#### DATASET ENTRIES
☆ ☆ ☆

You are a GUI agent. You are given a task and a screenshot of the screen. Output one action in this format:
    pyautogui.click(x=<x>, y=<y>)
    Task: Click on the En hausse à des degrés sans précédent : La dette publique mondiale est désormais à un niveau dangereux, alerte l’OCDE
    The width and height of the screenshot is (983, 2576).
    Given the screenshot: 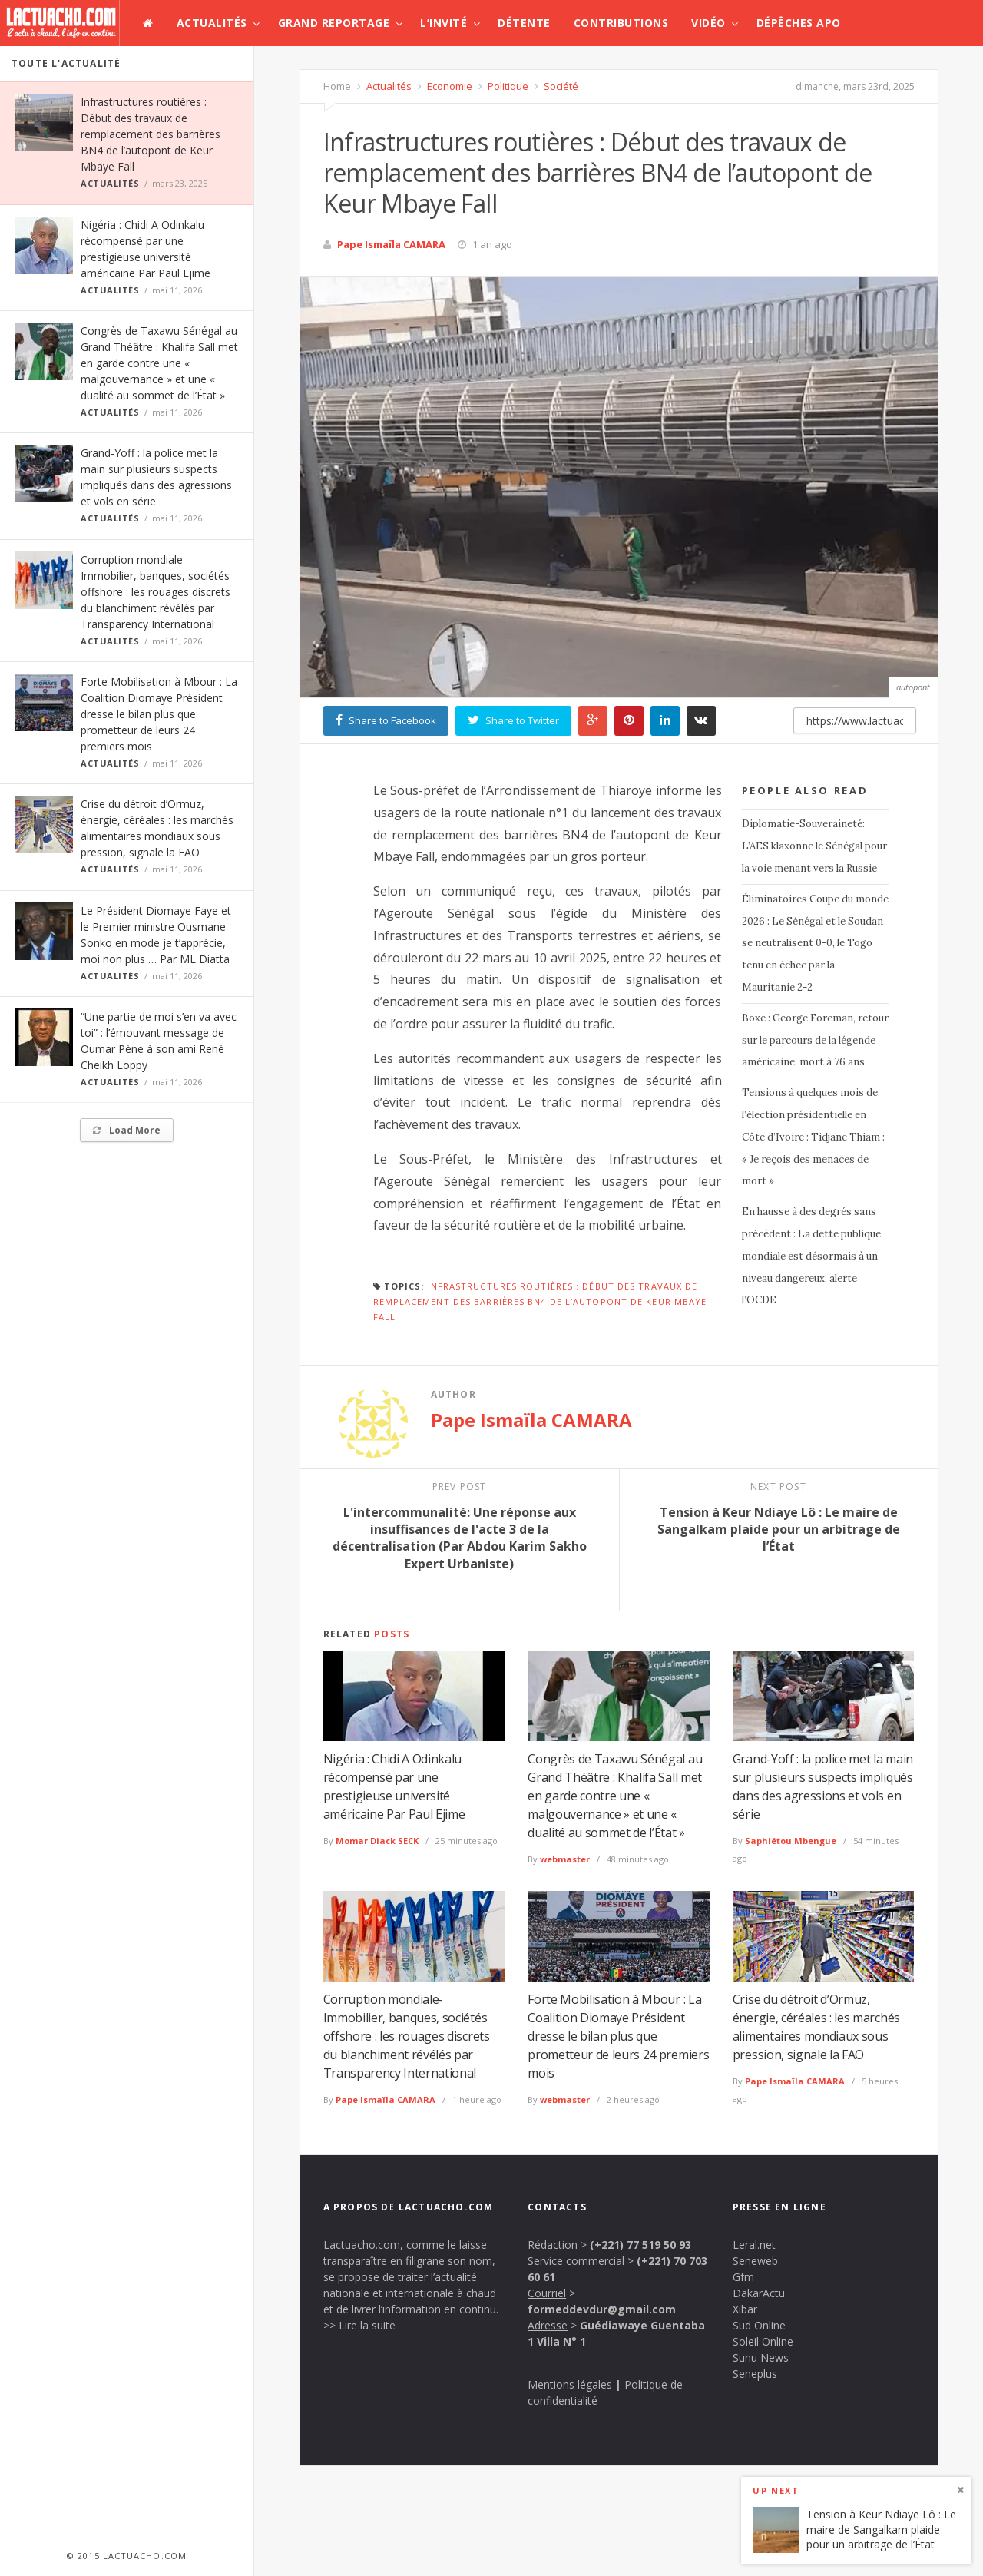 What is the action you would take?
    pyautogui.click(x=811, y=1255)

☆ ☆ ☆

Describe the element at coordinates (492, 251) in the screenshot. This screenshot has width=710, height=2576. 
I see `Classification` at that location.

☆ ☆ ☆

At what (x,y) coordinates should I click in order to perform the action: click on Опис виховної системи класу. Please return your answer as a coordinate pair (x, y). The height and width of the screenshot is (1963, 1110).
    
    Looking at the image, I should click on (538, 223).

☆ ☆ ☆

#### EXERCISE INSTRUCTIONS
Above is a listing; print exactly its lines from the one with "pyautogui.click(x=<x>, y=<y>)" through the one with "The width and", and no other lines.

#### ANSWER TO THE PROBLEM
    pyautogui.click(x=<x>, y=<y>)
    Task: Click on the En hausse à des degrés sans précédent : La dette publique mondiale est désormais à un niveau dangereux, alerte l’OCDE
    The width and height of the screenshot is (983, 2576).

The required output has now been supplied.